Work item
Starting at the line below with "283 km von Eberswalde" and stopping at the line with "Ils peuvent repartir avec leur création.", please print each line exactly, those two included, and skip every picture.

Raw data
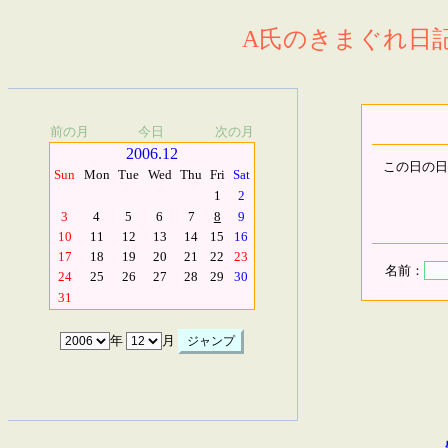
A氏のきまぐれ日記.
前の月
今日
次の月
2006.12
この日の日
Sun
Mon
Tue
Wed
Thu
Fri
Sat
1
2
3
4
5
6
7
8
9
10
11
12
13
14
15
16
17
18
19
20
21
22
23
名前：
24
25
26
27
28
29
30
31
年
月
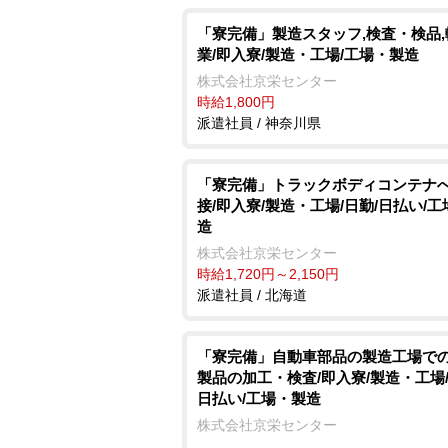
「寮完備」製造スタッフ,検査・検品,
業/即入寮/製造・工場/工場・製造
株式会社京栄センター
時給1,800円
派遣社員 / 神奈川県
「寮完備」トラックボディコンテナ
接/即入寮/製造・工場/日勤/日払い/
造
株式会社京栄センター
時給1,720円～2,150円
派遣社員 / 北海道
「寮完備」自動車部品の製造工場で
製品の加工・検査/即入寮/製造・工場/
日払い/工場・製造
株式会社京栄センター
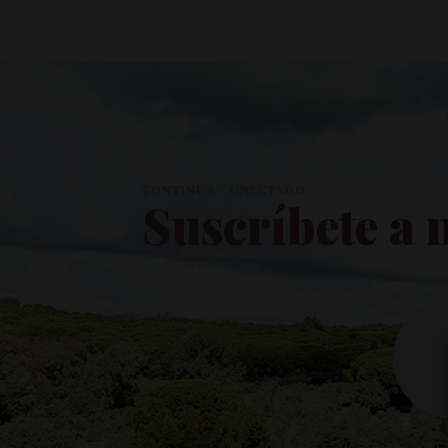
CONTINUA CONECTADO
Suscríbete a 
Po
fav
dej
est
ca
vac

* * *

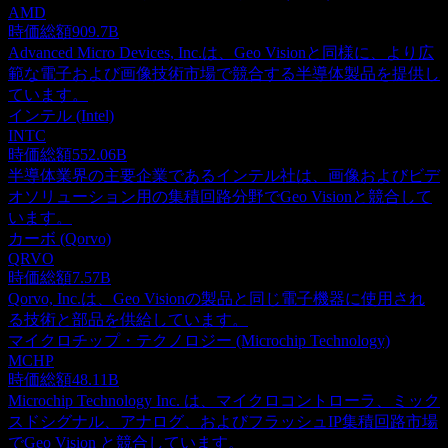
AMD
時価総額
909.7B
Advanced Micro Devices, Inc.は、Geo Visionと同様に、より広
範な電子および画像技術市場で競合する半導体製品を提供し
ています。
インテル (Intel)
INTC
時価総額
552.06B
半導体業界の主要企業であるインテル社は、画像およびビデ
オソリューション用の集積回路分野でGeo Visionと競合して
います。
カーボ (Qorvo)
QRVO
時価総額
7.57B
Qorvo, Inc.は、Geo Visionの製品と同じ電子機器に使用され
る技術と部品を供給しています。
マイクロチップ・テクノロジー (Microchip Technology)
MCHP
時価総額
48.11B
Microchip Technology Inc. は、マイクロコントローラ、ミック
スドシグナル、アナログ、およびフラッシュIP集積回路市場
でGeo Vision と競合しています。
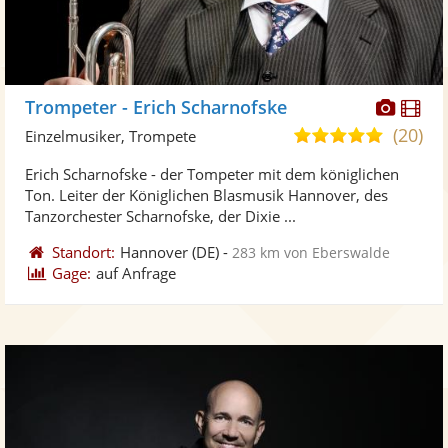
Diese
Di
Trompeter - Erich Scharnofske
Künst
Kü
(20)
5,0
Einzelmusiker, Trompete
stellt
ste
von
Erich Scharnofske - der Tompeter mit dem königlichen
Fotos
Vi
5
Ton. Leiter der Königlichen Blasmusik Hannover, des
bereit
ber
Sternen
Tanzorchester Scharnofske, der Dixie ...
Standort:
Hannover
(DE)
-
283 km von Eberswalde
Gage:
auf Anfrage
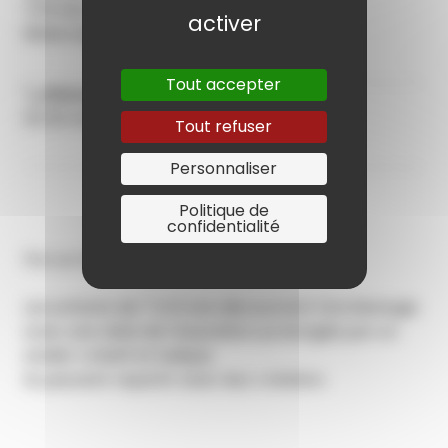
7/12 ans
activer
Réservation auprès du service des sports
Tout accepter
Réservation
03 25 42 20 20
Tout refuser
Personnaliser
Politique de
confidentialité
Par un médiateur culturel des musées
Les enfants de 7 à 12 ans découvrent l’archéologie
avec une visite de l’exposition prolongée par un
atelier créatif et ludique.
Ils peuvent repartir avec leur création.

Written response
283 km von Eberswalde
Gage:
auf Anfrage
7/12 ans
activer
Réservation auprès du service des sports
Tout accepter
Réservation
03 25 42 20 20
Tout refuser
Personnaliser
Politique de
confidentialité
Par un médiateur culturel des musées
Les enfants de 7 à 12 ans découvrent l’archéologie
avec une visite de l’exposition prolongée par un
atelier créatif et ludique.
Ils peuvent repartir avec leur création.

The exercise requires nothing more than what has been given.